Something plagues Juliana. And that something attaches itself to your psyche and holds on for the entire 75-plus minutes, while Juliana herself remains ever-present, never setting foot off the stage, with life continuing to happen all around her.
For most of the taut, fast-paced, single-act work, we learn through flashbacks and frozen moments that Juliana’s world may not be what it seems. Does she have it all, or is everything crumbling at her feet? What is reality? Or more accurately, what is Juliana’s reality? She accuses her husband of cheating on her and then tells her doctor he’s divorcing her – but is he? Is she paranoid? Many years earlier, the couple’s 15-year-old daughter disappeared with one of Juliana’s research assistants but now mother and daughter are communicating again – or are they? And their cherished vacation home on Cape Cod, the other place, serves as a repository for wonderful family memories – but does it still? Were they all wonderful? Does it even exist?
Sharr White tells a beautiful and often heartbreaking story about love, life, and loss. Further, it questions the idea of identity – are we simply a collection of all of our life experiences? Those real, tangible events that make up our personal history? But what happens when something goes awry? When our mind is fragmented, distorted, broken? Who are we? What will we become? How do others navigate these minefields with us and around us?
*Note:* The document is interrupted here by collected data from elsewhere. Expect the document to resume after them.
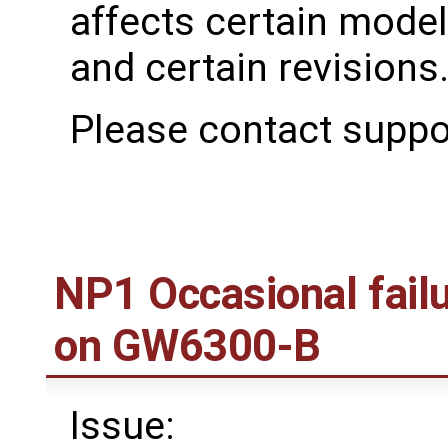
affects certain mode
and certain revisions
Please contact suppo
NP1 Occasional fail
on GW6300-B
Issue: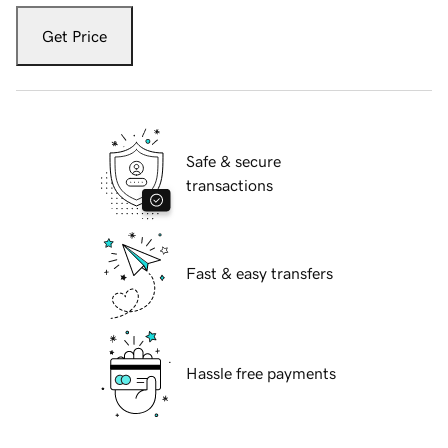
Get Price
Safe & secure
transactions
Fast & easy transfers
Hassle free payments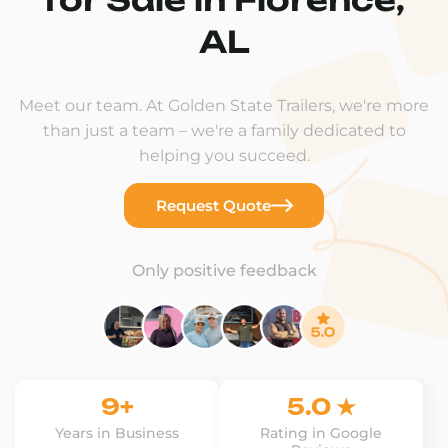
AL
Meet our team. At Golden State Trailers, we're more
than just a team – we're a family dedicated to
helping you succeed.
Request Quote
Only positive feedback
9+
5.0 ★
Years in Business
Rating in Google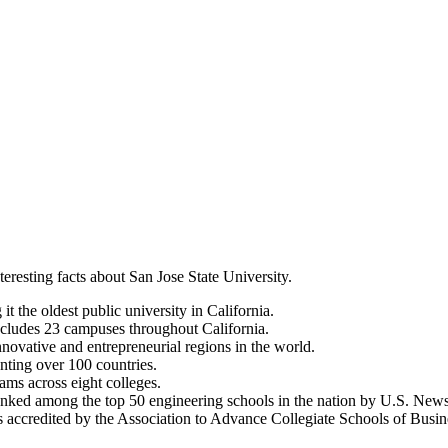
teresting facts about San Jose State University.
 the oldest public university in California.
includes 23 campuses throughout California.
innovative and entrepreneurial regions in the world.
enting over 100 countries.
ms across eight colleges.
nked among the top 50 engineering schools in the nation by U.S. New
 accredited by the Association to Advance Collegiate Schools of Busi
Through masterful direction by Michael Edan, The Other Place is intoxicatingly potent and often unsettling. Edan assembled an exceptional cast who embody their roles with tremendous authenticity. Emma Laurence is brilliant as Juliana, who’s got both a razor sharp tongue and wit; she’s clearly the type of determined, uncompromising career woman many would refer to as a bitch – but she’s got a heart and for reasons that continue to surface throughout her haunting performance, it is a heart that is torn to shreds (as yours will be). Daniel Charest as Juliana’s husband, Ian, is fantastic. He’s alternatingly patient and puzzled, frustrated and furious. As his wife continues to have “episodes” he’s both her advocate and her guide in helping her to determine their root, but one may wonder why he doesn’t turn tail and run.
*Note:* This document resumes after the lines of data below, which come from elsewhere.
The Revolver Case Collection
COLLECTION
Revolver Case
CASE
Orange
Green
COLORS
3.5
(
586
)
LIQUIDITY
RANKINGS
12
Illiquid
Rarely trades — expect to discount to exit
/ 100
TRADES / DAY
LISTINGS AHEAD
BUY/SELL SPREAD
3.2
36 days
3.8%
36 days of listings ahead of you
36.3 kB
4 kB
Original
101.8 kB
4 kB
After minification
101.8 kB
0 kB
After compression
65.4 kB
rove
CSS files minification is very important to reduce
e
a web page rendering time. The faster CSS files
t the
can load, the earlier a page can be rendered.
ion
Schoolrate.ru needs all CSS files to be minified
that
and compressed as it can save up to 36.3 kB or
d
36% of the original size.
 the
In the supporting role of “The Woman,” Anne Marie Goulding (whom we saw as a terrific Nurse Kelly in Elmwood’s Harvey) captured each of the three characters she portrays – she’s Juliana’s doctor, Dr. Cindy Teller (with whom Ian may or may not be having an affair); the couple’s estranged daughter, Laurel; and a distraught woman into whose life Juliana intrudes while bumbling about on her unstable journey. Stavros Adamides is great as “The Man” – playing both Richard Sillner, the research assistant with whom Laurel has disappeared, and a nurse.
In addition to the stellar acting and direction, there are many other elements which make this compelling drama work – the scenic design by Rob Ward was spot-on. A piecey set which moves seamlessly into place not only takes us from St. Thomas to Juliana’s home to her daughter’s home to the hospital to the other place and finally to St. Croix, but the almost disjointed backdrop mirrors the fragmenting divide of Juliana’s mind. Lighting by Tim Reid, video by William Cusick, and sound by Larry Wilbur also perfectly evoke the feeling, time, and place. Kudos also to Janet Fenton as costume designer (Juliana’s sharp suits also complement her sharp demeanor), John Gray as technical director, Allison Schneider as production stage manager, and Kathy Gnazzo as producer.
In the director’s note, Edan talks of individual human stories – and how we all are at times lost and adrift, yet we must continue to be present even through painful and terrifying unknowns. The Other Place speaks to this, but also to those times when for unfathomable reasons we cannot be present – when dark impasses impede our journey. Life, like the mind, is a mystery. But I highly recommend you find a way to navigate to The Other Place at Elmwood Playhouse before it exists no longer.